Crawdaddy was known for its well-written, insightful profiles of musicians, athletes and people in 1970s popular culture, including Sly Stone, Bob Marley, the Who, Mel Brooks, John Belushi, Jack Nicholson, Ted Nugent, Bonnie Raitt, Linda Ronstadt, and Roy Orbison. The magazine covered scenes from New Orleans funk to Austin's cosmic cowboys to est to disco. Its renowned sense of humor produced the Crawdoodah Gazette and "The Assassination Please Almanac". In 1976, the magazine published the first in-depth article on the life and bizarre death of country-rock pioneer Gram Parsons, anticipating the wealth of information published about him years later. Mitchell went on to write numerous books and is now the editor of Editor and Publisher magazine. Knobler and Mitchell edited the book Very Seventies: A Cultural History of the 1970s from the pages of Crawdaddy, published in 1995.
[edit]Rename and closure

Under Peter Knobler's editorship Crawdaddy's focus expanded to cover more general aspects of popular culture, particularly politics and movies, and in 1979 the magazine changed its title to Feature. When the music business retrenched, Feature lost much of its advertising revenue, and after three issues at the beginning of 1979, it ceased publication. Knobler went on to collaborate on numerous best-selling books, including the political memoir All's Fair by James Carville and Mary Matalin and the autobiographies of Kareem Abdul-Jabbar, Hakeem Olajuwon, Governor Ann Richards, police commissioner William Bratton, and Sumner Redstone.
[edit]Later relaunches

Paul Williams reclaimed the punctuated title in 1993, publishing 28 issues until financial pressures forced him to end its run in 2003.

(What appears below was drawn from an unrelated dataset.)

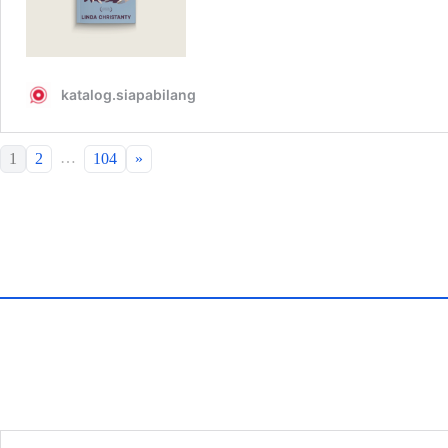
…
1
2
104
»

In 2006, Williams sold the rights to the Crawdaddy! name, as well as all of his published works in back issues and a handful of his authored books, to Wolfgang's Vault, a small San Francisco-based company. The magazine re-launched as an online publication in May of 2007 at www.crawdaddy.com with editor-in-chief Jocelyn Hoppa orchestrating the resurrection of the magazine, equipped with the added advantage of video and mp3 capability.

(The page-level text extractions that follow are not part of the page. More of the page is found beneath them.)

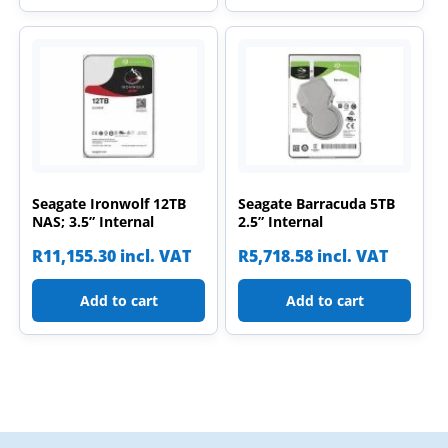
Seagate Ironwolf 12TB
Seagate Barracuda 5TB
NAS; 3.5” Internal
2.5” Internal
R
11,155.30
incl. VAT
R
5,718.58
incl. VAT
Add to cart
Add to cart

The newest incarnation of the magazine, released weekly on the internet, has taken to writing about rock 'n' roll with the same ethics as Williams originally intended (the original Crawdaddy! credo[2]): articulate writing about music that focuses on rock's ability to reflect complex cultural and political aspects of society. The magazine features a wide range of content: re-published original Crawdaddy! articles by Williams, reviews of new albums (Spoon, The White Stripes, Dinosaur Jr, M. Ward, Ryan Adams, Art Brut), discussions about the state of the music industry today, and interviews with notable figures of rock 'n' roll.